Partial differential equation - integral surface

Question

I have to find the integral surface of the PDE

$$x(y^2+z)p - y(x^2+z)q = (x^2-y^2)z$$

containing the straight line $x+y=0, z=1$.

From the auxiliary equations, I can obtain $xyz=C_{1}$ for some constant $C_{1}$. To proceed further, I need to find another relation involving $x,y,z$ or at least one of them. However, I am having difficulty finding this. Would someone be able to help me determine the other relation?

Answer 1

$x(y^2+z)p - y(x^2+z)q = (x^2-y^2)z$ is ambiguous because the symbols are not defined.
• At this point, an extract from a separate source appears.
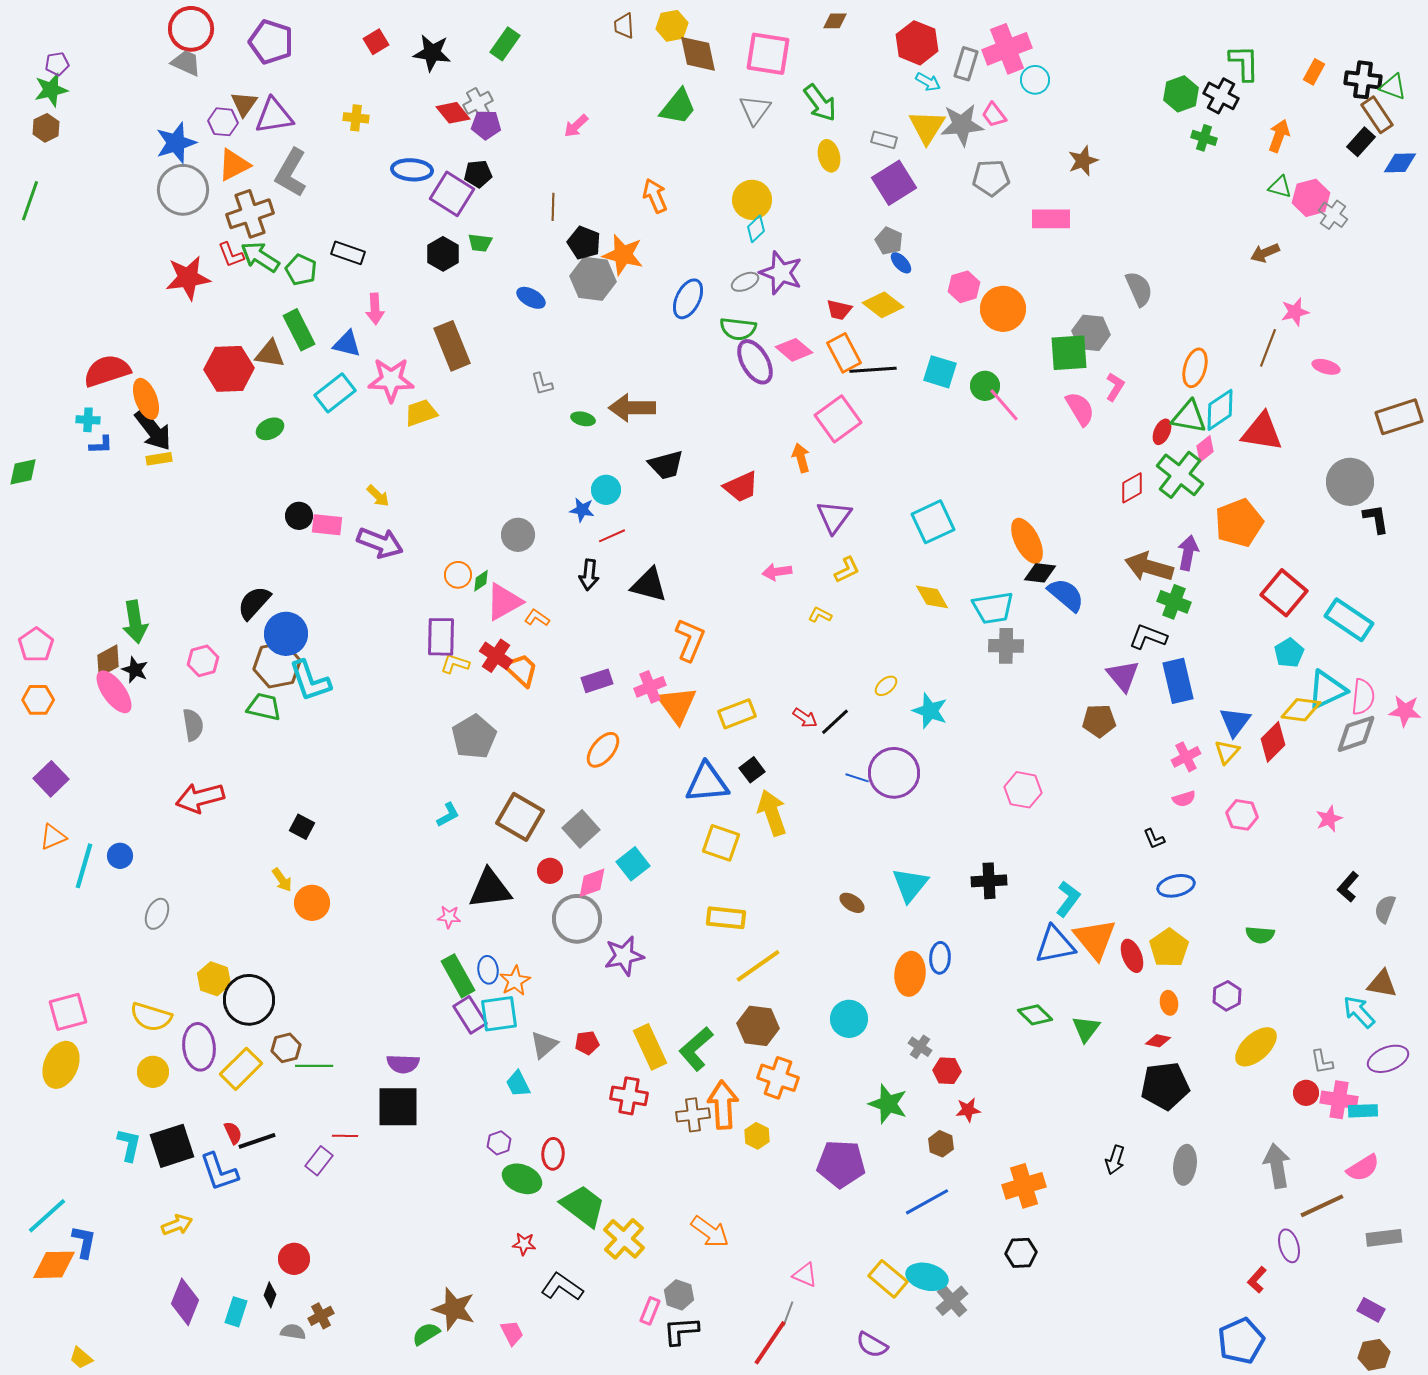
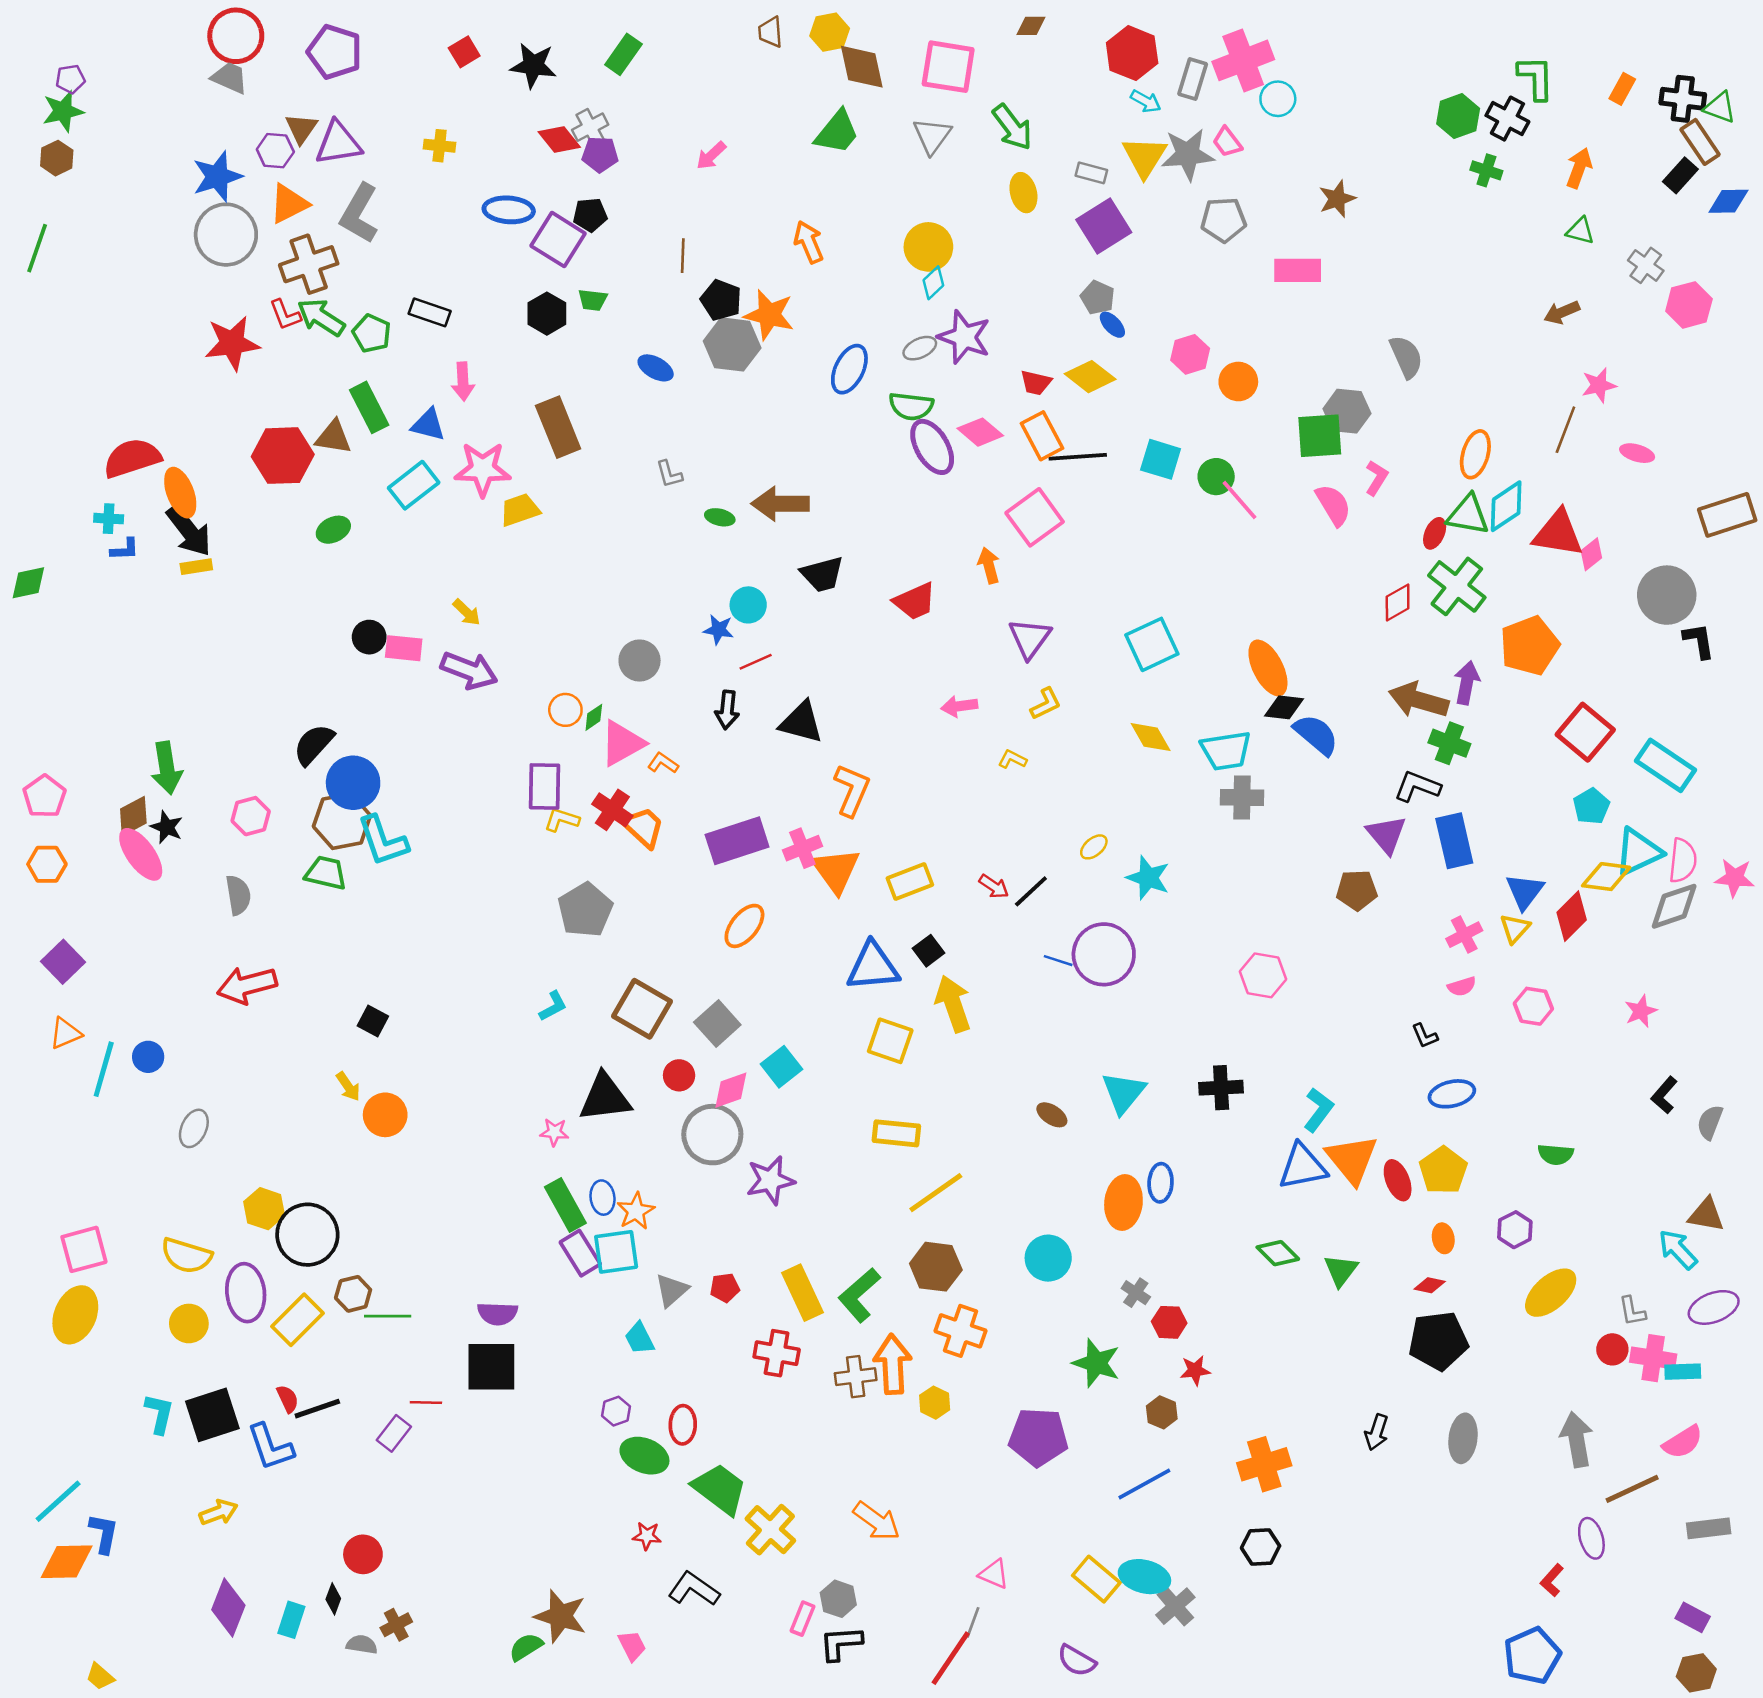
pink hexagon: (1311, 198) -> (1689, 305), moved
orange circle: (1003, 309) -> (1238, 381), size x0.7
pink diamond: (1205, 449) -> (1591, 554), moved
purple rectangle: (597, 681) -> (737, 841), size x1.6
I suppose that the PDE is : $$x(y^2+z)\frac{\partial z}{\partial x} - y(x^2+z)\frac{\partial z}{\partial y} = (x^2-y^2)z(x,y)\tag 1$$ The Charpit-Lagrange characteristic ODEs are : $$\frac{dx}{x(y^2+z)}=\frac{dy}{-y(x^2+z)}=\frac{dz}{(x^2-y^2)z}$$ Search for a first characteristic equation : $$\frac{ydx+xdy}{y(x(y^2+z))+x(-y(x^2+z))}=\frac{dz}{(x^2-y^2)z}=\frac{d(xy)}{xy(y^2-x^2)}$$ $$\frac{dz}{z}=-\frac{d(xy)}{xy}$$ $$xyz=c_1$$ Seach for a second characteristic equation : $$\frac{xdx+ydy}{x(x(y^2+z))+y(-y(x^2+z))}=\frac{dz}{(x^2-y^2)z}=\frac{d(x^2+y^2)/2}{(x^2-y^2)z}$$ $$dz=d(x^2+y^2)/2$$ $$z-\frac12 (x^2+y^2)=c_2$$ The general solution of the PDE on implicit form $c_2=F(c_1)$ is : $$z-\frac12 (x^2+y^2)=F(xyz)\tag 2$$ $F$ is an arbitrary function (to be determined according to the boundary condition).

Condition : $z=1$ on $y=-x$ $$1-\frac12 (x^2+(-x)^2)=F(x(-x))$$ $$F(-x^2)=1-x^2$$ Let $X=-x^2$ $$F(X)=1+X$$ Now the function $F$ is determined. We put it into the general solution Eq.$(2)$ where $X=xyz$ $$z-\frac12 (x^2+y^2)=1+xyz$$ $$z(x,y)=\frac{1+\frac12 (x^2+y^2)}{1-xy}$$